Секунды три было тихо.

Потом хлопнули — сначала где-то внизу, потом по всей аудитории, и хлопали громче, чем Шелагину. Митя рядом колотил в ладоши и оглядывался на соседей с таким лицом, будто это он меня родил.

— Записать! — крикнули снизу. — Кто грамотный — статьи записать!

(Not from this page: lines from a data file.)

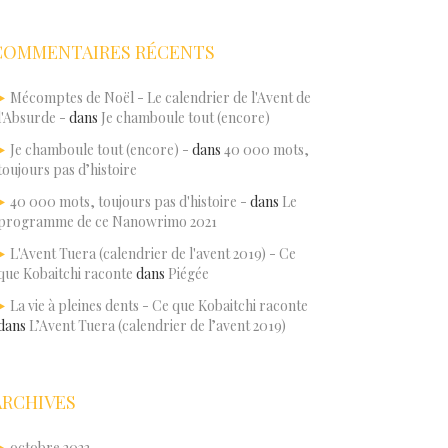
COMMENTAIRES RÉCENTS
Mécomptes de Noël - Le calendrier de l'Avent de
l'Absurde -
dans
Je chamboule tout (encore)
Je chamboule tout (encore) -
dans
40 000 mots,
toujours pas d’histoire
40 000 mots, toujours pas d'histoire -
dans
Le
programme de ce Nanowrimo 2021
L'Avent Tuera (calendrier de l'avent 2019) - Ce
que Kobaitchi raconte
dans
Piégée
La vie à pleines dents - Ce que Kobaitchi raconte
dans
L’Avent Tuera (calendrier de l’avent 2019)
ARCHIVES
octobre 2023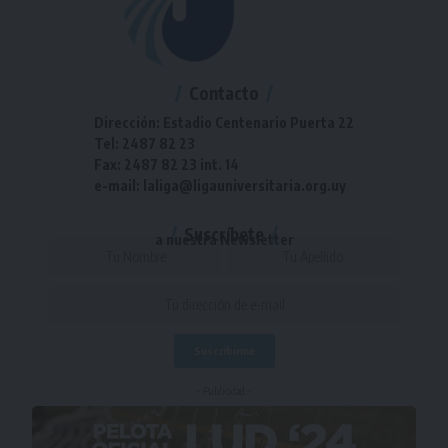
Contacto
Dirección: Estadio Centenario Puerta 22
Tel: 2487 82 23
Fax: 2487 82 23 int. 14
e-mail: laliga@ligauniversitaria.org.uy
Suscríbete
a nuestra Newsletter
- Publicidad -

— Пункт девятнадцатый! — повторил кто-то. — Как дальше?

Я продиктовал.

Ко мне полезли — жали руку, спрашивали, откуда я это взял, и я объяснял, что просто читал, и мне не верили: думали, скромничаю. Шелагин подошёл и сказал без всякой обиды: «Ты дело говоришь», и я подумал, что он, пожалуй, славный малый и что зря я о нём так.

Мне было хорошо.

Я это отчётливо помню, и мне до сих пор неловко: мне было хорошо. Шестьдесят три года, две монографии, одна переведена на два языка, — а я сидел в холодной анатомичке и грелся оттого, что семьдесят мальчишек мне похлопали.

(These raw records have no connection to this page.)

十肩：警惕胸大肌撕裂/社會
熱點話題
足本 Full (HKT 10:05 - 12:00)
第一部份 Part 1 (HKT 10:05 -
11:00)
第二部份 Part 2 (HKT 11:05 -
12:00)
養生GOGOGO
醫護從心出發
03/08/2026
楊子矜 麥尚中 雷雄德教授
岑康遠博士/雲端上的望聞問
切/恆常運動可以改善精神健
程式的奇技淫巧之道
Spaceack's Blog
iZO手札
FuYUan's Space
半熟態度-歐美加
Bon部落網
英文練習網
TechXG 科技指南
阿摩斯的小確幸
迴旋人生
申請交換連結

За полгода в Ольхове я ни разу не был нужен ни одному человеку — кроме Опалина, которому был нужен репетитор, и Вейса, которому были нужны два рубля. А тут я вдруг понадобился семидесяти сразу, и это оказалось так приятно, что я перестал считать.

Вот чего я себе потом не простил. Не того, что говорил. Того, что в те десять минут я перестал считать.


Договорились так: прошение составляю я, подписи собирает Шелагин, подаём через инспекцию в понедельник.

Расходились долго и по двое-трое, как условились, чтобы не толпой.

Я задержался — искал перчатку, свалившуюся между скамьями. Пока шарил, поднял голову.

Внизу, у стола со свечами, стоял Гуськов и писал.

Он писал в маленькую книжечку, стоя, придерживая её ладонью на весу, и писал быстро — заметно быстрее, чем пишут студенты. Свеча была рядом, и я видел, как он раз, не отрываясь, обмакнул карандаш в рот и продолжил.

Я посмотрел на него секунды две или три.

И подумал: молодец, статьи записывает. Правильно делает, а то переврут.

Нашёл перчатку, надел и пошёл к выходу.

У двери меня нагнал Аносов — тот, с четвёртого курса, рябоватый, который в сентябре предупреждал меня про списочек.

— Кострин.

— Да.

— Вы хорошо говорили.

— Спасибо.

— Я не хвалю, — сказал он. — Я к тому, что вас теперь семьдесят человек знают по фамилии. Вы понимаете, что это значит?

— Что прошение подпишут.

— Что подпишут, — согласился он. — И что если из семидесяти хоть один окажется не тем, кем кажется, то в бумаге у инспектора против циркуляра будет стоять одна фамилия. Не Шелагина, который кричал. Ваша, который объяснил, как это делается.